アナザー・ビート 戦場の音語り

 「シアンの憂鬱な銃」(電撃文庫、610円)で見せた、クールでハードボイルドな雰囲気からは一変。佐原菜月の「アナザー・ビート 戦場の音語り」(電撃文庫、670円)は、音楽が人の心を動かし、行為へと導き、戦いにすら向かわせることがある世界を舞台に、人が音楽というものとどう向き合っていくべきかを描いたファンタジー小説となっている。

 王国があって神国があって、その間で繰り広げられた戦争が終結して15年。終戦の条件として騎士団を解散させられた王国では、“旋律士”と呼ばれ生まれながらに現実の世界でいう楽器のような音を奏でられる器官を持った者たちが、権力の象徴として尊ばれ、貴族たちによって囲われ楽団が作られるようになっていた。

 そんな“旋律士”の卵でありながら、あまり巧く音を操れないコハクという少女は、進級できなかった悔しさから音楽学校を抜け出し、祭りが開かれる街までいってそこで貴族たちから依頼がひっきりなしに舞い込む、売れっ子作曲家のヂェスという青年と出会う。

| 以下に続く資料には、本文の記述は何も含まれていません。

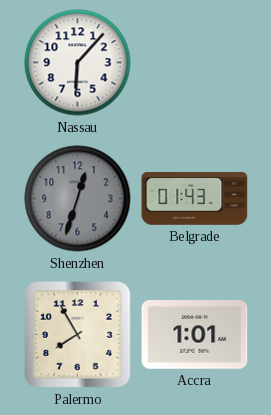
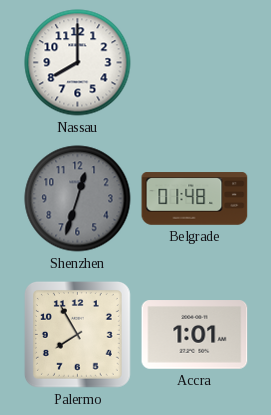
Nassau: 6:07 -> 8:00
Belgrade: 01:43 -> 01:48
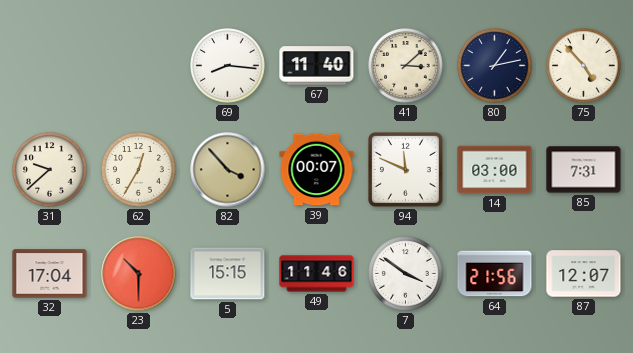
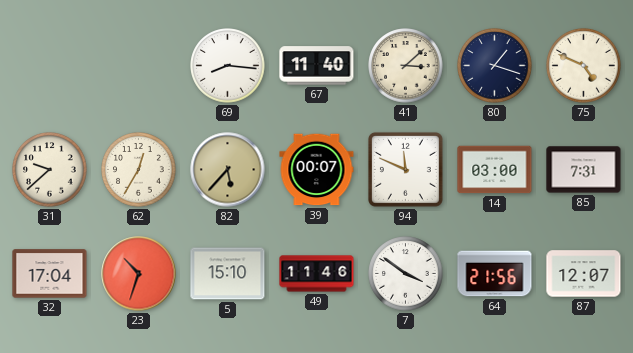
80: 1:13 -> 1:18
75: 4:53 -> 4:49
82: 3:53 -> 5:37
23: 10:30 -> 10:33
5: 15:15 -> 15:10
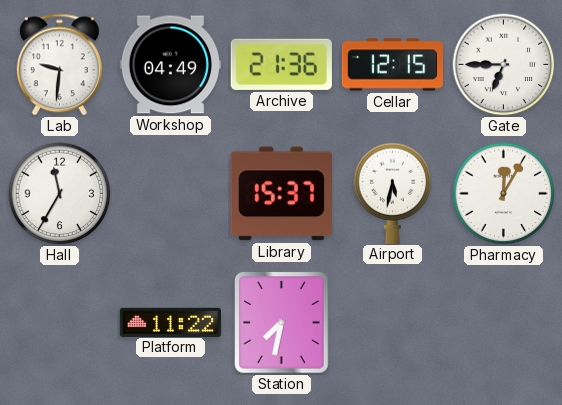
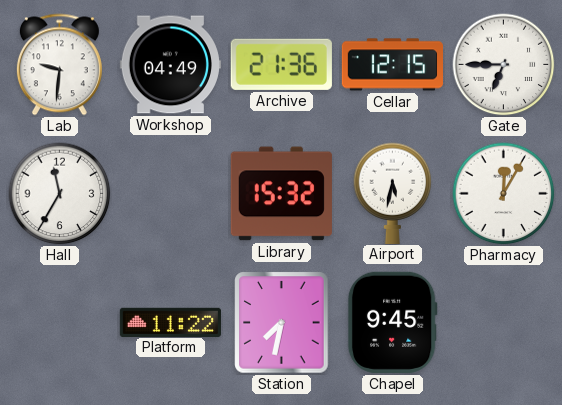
Library: 15:37 -> 15:32
Chapel: none -> 9:45
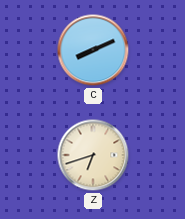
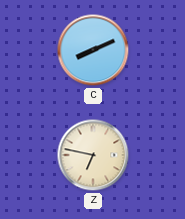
Z: 6:42 -> 6:47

 “旋律士”という正体が露見しながらも、コハクはすぐに突き出されることはなく、ヂェスの友人でなぜか女装をしているジルバという青年も加わった中、コハクはその街で行われた祭りを見学し、そして音楽学校に帰っていく。ところが、祭りの最中に知り合った、ヂェスによく作曲を依頼していた貴族からボディーガードになってくれるよう頼まれる。貴族が抱える楽団を間近に見られるチャンスと思い、コハクはその依頼に応える。これが激動の始まりだった。

 商売を手広く営んでいた貴族は、コハクを連れて神国へと赴く。、そこでコハクは、その国にはいない“旋律士”としての力を見せて認められ、神国に止まるように法王から頼まれる。とはいえ、音楽がない暮らしに耐えられないコハクは、街に出て自分があまり得意としない、ゆえに“旋律士”の試験には合格できなかった堅苦しい音楽ではなく、自在に奏でられる音楽を演じて、街の人から喝采を浴び、慕われるようになっていく。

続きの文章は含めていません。